Я неловко взял Таньку клешнями за талию, будто груз собирался нести, она освободилась и прижалась ко мне, склонив голову на плечо. Тут же отстранилась, изумленно глянула вниз, потом на меня. Я покраснел, вытащил из кармана зубило и бросил сзади на пол.

В каждой строчке

Только точки

После буквы «л»… —

страдал, таял на сцене Ложечевский, —

ты поймешь,

конечно, все,

что я сказать хотел.

Сказать хотел,

но не сумел…

— Ты выиграл, — сказала Танька, поднимая ко мне глаза.

— Ага, — подтвердил я.

— Какое желание? — спросила она через два куплета.

— Че, здесь, что ли? Потом скажу…

Мне казалось, что мы покачиваемся, обнявшись, одни посреди пустой площадки. Я осторожно, незаметно нюхал Танькины волосы и крепко держал ее за спину. Верхней рукой я ощущал под скользким платьем застежку лифчика, нижней — толстую резинку на бедрах, и от этого мое сердце кидало в тайный жар.

— Ата-а-ас! — раздался дикий вопль, и все вокруг вернулось на свои места.

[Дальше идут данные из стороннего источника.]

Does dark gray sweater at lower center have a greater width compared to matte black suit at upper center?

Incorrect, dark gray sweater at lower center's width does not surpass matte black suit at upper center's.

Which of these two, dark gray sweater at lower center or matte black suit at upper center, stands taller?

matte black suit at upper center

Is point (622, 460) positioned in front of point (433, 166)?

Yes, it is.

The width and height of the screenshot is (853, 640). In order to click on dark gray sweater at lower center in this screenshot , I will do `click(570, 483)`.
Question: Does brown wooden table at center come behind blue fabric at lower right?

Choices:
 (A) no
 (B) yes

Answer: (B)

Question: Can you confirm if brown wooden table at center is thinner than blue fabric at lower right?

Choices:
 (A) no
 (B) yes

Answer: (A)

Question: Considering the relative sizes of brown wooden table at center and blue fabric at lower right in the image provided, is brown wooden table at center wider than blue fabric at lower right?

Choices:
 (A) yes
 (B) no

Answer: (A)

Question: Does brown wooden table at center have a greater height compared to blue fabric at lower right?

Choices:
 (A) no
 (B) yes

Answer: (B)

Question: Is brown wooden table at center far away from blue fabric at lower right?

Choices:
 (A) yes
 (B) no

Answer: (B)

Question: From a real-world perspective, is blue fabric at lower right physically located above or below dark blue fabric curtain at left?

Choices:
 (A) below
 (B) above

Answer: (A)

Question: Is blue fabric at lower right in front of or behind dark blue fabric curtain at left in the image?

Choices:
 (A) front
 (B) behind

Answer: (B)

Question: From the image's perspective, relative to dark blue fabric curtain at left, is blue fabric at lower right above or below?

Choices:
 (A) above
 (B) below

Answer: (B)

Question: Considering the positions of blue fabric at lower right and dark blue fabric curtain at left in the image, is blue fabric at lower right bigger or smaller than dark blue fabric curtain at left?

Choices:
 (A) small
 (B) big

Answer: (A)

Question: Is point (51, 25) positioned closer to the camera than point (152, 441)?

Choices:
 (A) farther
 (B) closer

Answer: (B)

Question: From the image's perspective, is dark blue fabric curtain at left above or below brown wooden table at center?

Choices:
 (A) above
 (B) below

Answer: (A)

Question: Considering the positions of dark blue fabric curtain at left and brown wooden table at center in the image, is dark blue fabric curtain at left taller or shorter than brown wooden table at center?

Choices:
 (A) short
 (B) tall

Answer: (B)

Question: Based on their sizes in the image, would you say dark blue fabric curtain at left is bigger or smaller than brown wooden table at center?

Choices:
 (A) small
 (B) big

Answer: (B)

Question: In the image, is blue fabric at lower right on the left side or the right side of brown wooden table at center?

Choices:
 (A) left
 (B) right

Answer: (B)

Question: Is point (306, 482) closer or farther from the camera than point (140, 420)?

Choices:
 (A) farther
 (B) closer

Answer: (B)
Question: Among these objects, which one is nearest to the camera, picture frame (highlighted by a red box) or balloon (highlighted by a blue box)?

В загон влетел запыхавшийся пацан, огляделся ошалелыми глазами и снова заорал:

— Ата-а-ас! Поселковые-е-е!!

Пары остановились, барабан бухнул в последний раз и затих. Потом мужики, сметая девок с пути, ринулись на выход. Мы промчались за гонцом сквозь парк.

— Поселковые-е-е! — орал он на ходу. — Поселковые иду-у-ут!! — И по этой команде доминошники бросали костяшки, алкаши — бутылки, любимые — любимых и устремлялись следом. Отпускные солдатики, оставив визжащих девок на качелях, со всего замаха сиганули к нам.

Навстречу нам от реки, пьяно вихляясь во всю ширину улицы, ехал трактор с силосной тележкой, битком набитой поселковыми, за ним, как пехота за танком, шли еще человек сто с кольями наперевес. Трактор развернулся поперек, проломив забор, и заглох в огороде, поселковые высыпали из тележки и построились «свиньей», ощетинившись кольями.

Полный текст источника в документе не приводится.